**Problem to work on:** The records below must be written out exactly, with every picture left behind.

[Page-level text extractions]
····················

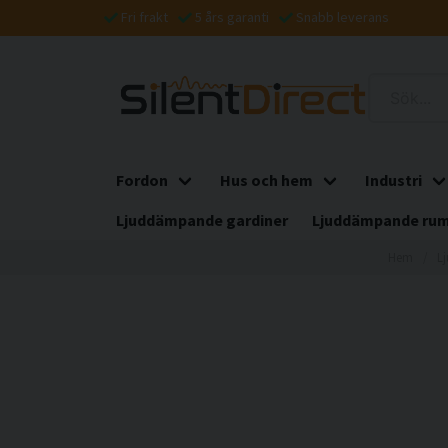
Fri frakt
5 års garanti
Snabb leverans
Fordon
Hus och hem
Industri
Ljuddämpande gardiner
Ljuddämpande rum
Hem
L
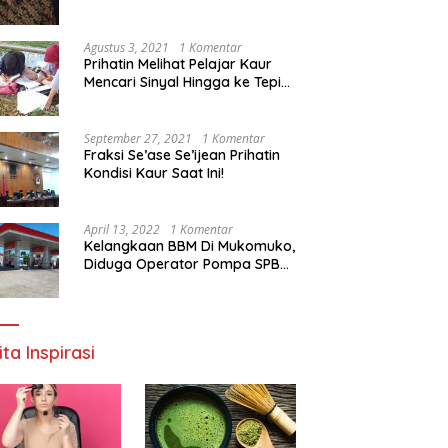
Agustus 3, 2021
1 Komentar
Prihatin Melihat Pelajar Kaur
Mencari Sinyal Hingga ke Tepi
Sungai, Pimpinan DPD RI:
Pemerintah Setempat Mesti
Segera Bertindak
September 27, 2021
1 Komentar
Fraksi Se’ase Se’ijean Prihatin
Kondisi Kaur Saat Ini!
April 13, 2022
1 Komentar
Kelangkaan BBM Di Mukomuko,
Diduga Operator Pompa SPBU
Bandaratu Stok Minyak Sendiri
ita Inspirasi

····················

**Answer for the task:**
Fri frakt
5 års garanti
Snabb leverans
Fordon
Hus och hem
Industri
Ljuddämpande gardiner
Ljuddämpande rum
Hem
L
Agustus 3, 2021
1 Komentar
Prihatin Melihat Pelajar Kaur
Mencari Sinyal Hingga ke Tepi
Sungai, Pimpinan DPD RI:
Pemerintah Setempat Mesti
Segera Bertindak
September 27, 2021
1 Komentar
Fraksi Se’ase Se’ijean Prihatin
Kondisi Kaur Saat Ini!
April 13, 2022
1 Komentar
Kelangkaan BBM Di Mukomuko,
Diduga Operator Pompa SPBU
Bandaratu Stok Minyak Sendiri
ita Inspirasi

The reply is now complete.